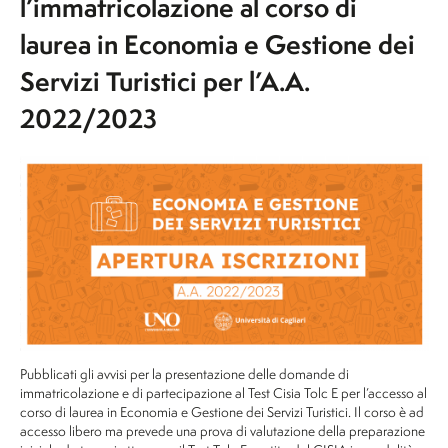
l’immatricolazione al corso di
laurea in Economia e Gestione dei
Servizi Turistici per l’A.A.
2022/2023
Pubblicati gli avvisi per la presentazione delle domande di
immatricolazione e di partecipazione al Test Cisia Tolc E per l’accesso al
corso di laurea in Economia e Gestione dei Servizi Turistici. Il corso è ad
accesso libero ma prevede una prova di valutazione della preparazione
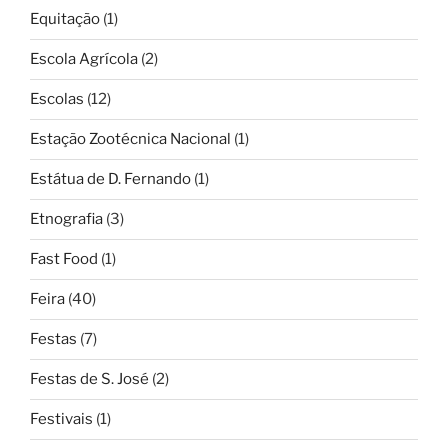
Equitação
(1)
Escola Agrícola
(2)
Escolas
(12)
Estação Zootécnica Nacional
(1)
Estátua de D. Fernando
(1)
Etnografia
(3)
Fast Food
(1)
Feira
(40)
Festas
(7)
Festas de S. José
(2)
Festivais
(1)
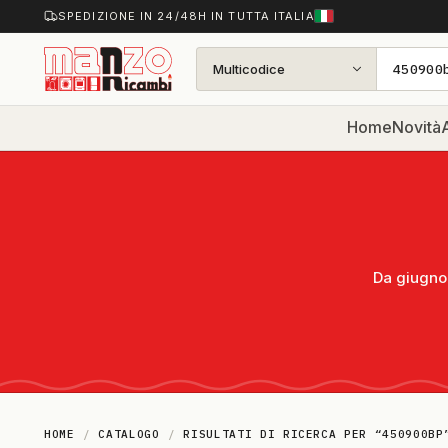
SPEDIZIONE IN 24/48H IN TUTTA ITALIA
Multicodice
Home
Novità
A
Da giugno 
HOME
/
CATALOGO
/
RISULTATI DI RICERCA PER “450900BP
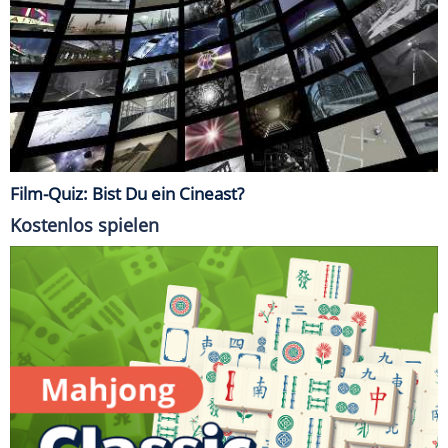
Film-Quiz: Bist Du ein Cineast?
Kostenlos spielen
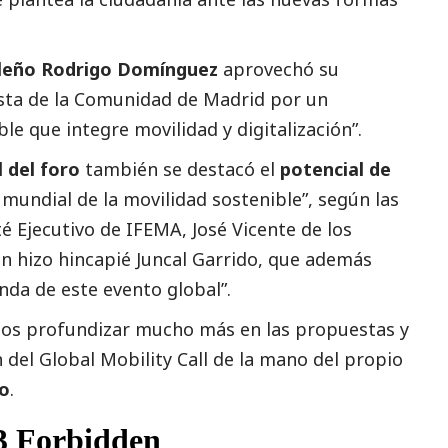
leño Rodrigo Domínguez
aprovechó su
esta de la Comunidad de Madrid por un
le que integre movilidad y digitalización”.
l del foro
también se destacó el
potencial de
 mundial de la movilidad sostenible”, según las
é Ejecutivo de IFEMA, José Vicente de los
n hizo hincapié Juncal Garrido, que además
enda de este evento global”.
s profundizar mucho más en las propuestas y
del Global Mobility Call de la mano del propio
eo
.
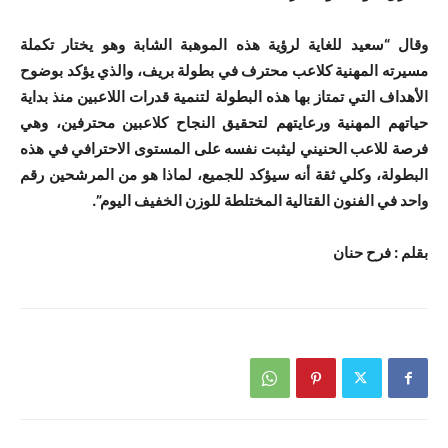
وقال “سعيد للغاية لرؤية هذه الموهبة الشابة وهو يختار تكملة
مسيرته المهنية كلاعب محترف في بطولة بريف، والذي يؤكد بوضوح
الأهداف التي تمتاز بها هذه البطولة لتنمية قدرات اللاعبين منذ بداية
حياتهم المهنية ورعايتهم لتحقيق النجاح كلاعبين محترفين، وهي
فرصة للاعب الحنيني ليثبت نفسه على المستوى الاحترافي في هذه
البطولة، وكلي ثقة أنه سيؤكد للجميع، لماذا هو من المرشحين رقم
واحد في الفنون القتالية المختلطة للوزن الخفيف اليوم”.
بقلم : فرح حنان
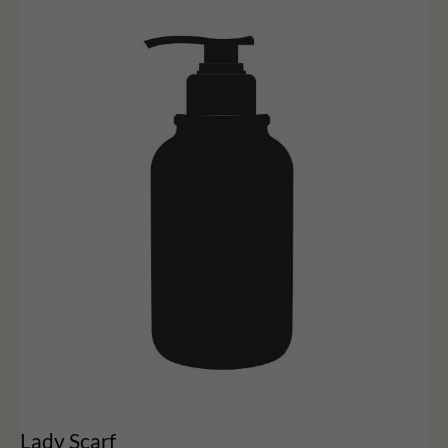
Lady Scarf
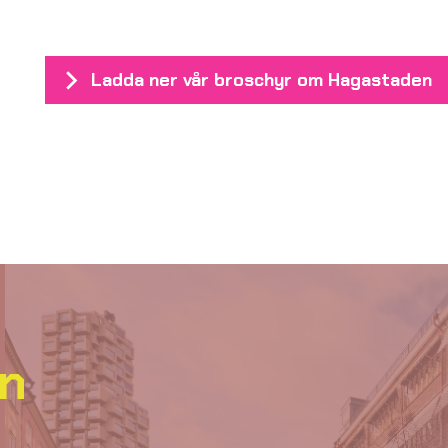
Ladda ner vår broschyr om Hagastaden
en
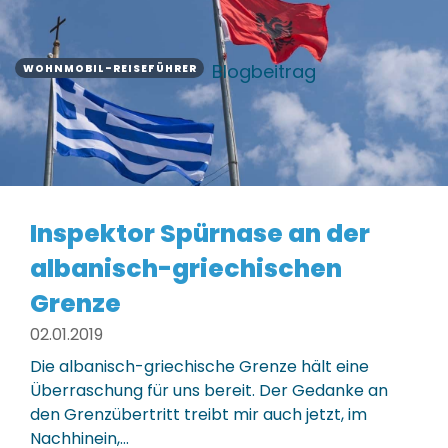
Blogbeitrag
WOHNMOBIL-REISEFÜHRER
Inspektor Spürnase an der
albanisch-griechischen
Grenze
02.01.2019
Die albanisch-griechische Grenze hält eine
Überraschung für uns bereit. Der Gedanke an
den Grenzübertritt treibt mir auch jetzt, im
Nachhinein,…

########

→ **WHAT YOU NEED TO DO**
From the entries, report every line in which the string "Grenze" occurs.

→ **RESPONSE TO THIS EXERCISE**
Grenze
Die albanisch-griechische Grenze hält eine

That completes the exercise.